Bayram sonrası, ekonominin ve ekonomi politikalarının nasıl yol alacağına ilişkin kamuoyu ciddi bir beklenti içerisinde.
Bayram öncesinde faizlerde yapılan 650 baz puanlık artışın ardından, bayramın hemen ertesinde bankalar, tüm kredi kalemlerindeki faizleri ciddi oranlarda artırmış durumdalar.
Bununla, ekonomi yönetiminin bahsettiği parasal sıkılaştırmanın başlangıcı yaşanılmış oluyor bir anlamda.
Hatta önümüzdeki dönemlerde, parasal sıkılaştırma biraz daha da artacak gibi duruyor.
Bu durumu aslında piyasa şöyle okumak zorunda; borçlanmanın maliyeti yükseldikçe, kişi, kurum ve kuruluşlar, borçla yatırım yapma veya borç ödeme gibi yollardan biraz sapmak zorundadırlar.
Tabii burada bankalar, kredilerdeki faiz oranlarını artırmanın yanında, kredi musluklarını kapatmadan, finansmana erişim noktasında, piyasa aktörlerine sıkıntı yaşatmamalılar.
Borçlanma maliyetinin artması, önümüzdeki süreçte bazı sıkıntıları da beraberinde getireceğinden, finansal kurumlar, bu anlamda son derece yapıcı davranmalıdırlar.

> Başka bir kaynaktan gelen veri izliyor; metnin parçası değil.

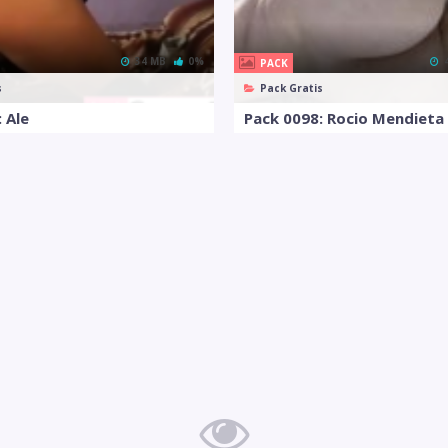
34 MB
0%
PACK
s
Pack Gratis
 Ale
Pack 0098: Rocio Mendieta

Sıkıntılardan bazılarını şu şekilde ifade etmek mümkündür; enflasyon, enflasyon beklentilerinde farklılaşmalar, fiyat istikrarındaki bozulmalar neticesinde finansal istikrar ve makroekonomik problemlerle karşı karşıya kalma riski.
Seçim sonrasında oluşan yeni ekonomi yönetimiyle birlikte, Merkez Bankasının seçim öncesinde izlediği politikalardan keskin bir dönüşün olduğunu görmekteyiz.
Yeni politikaların, ekonominin ana doktrinleriyle uyumlu olarak yürütüldüğünü söylemek an itibariyle son derece yerindedir ve önümüzdeki süreçte de, bu politikaların izleneceğini bugünden söyleyebiliriz.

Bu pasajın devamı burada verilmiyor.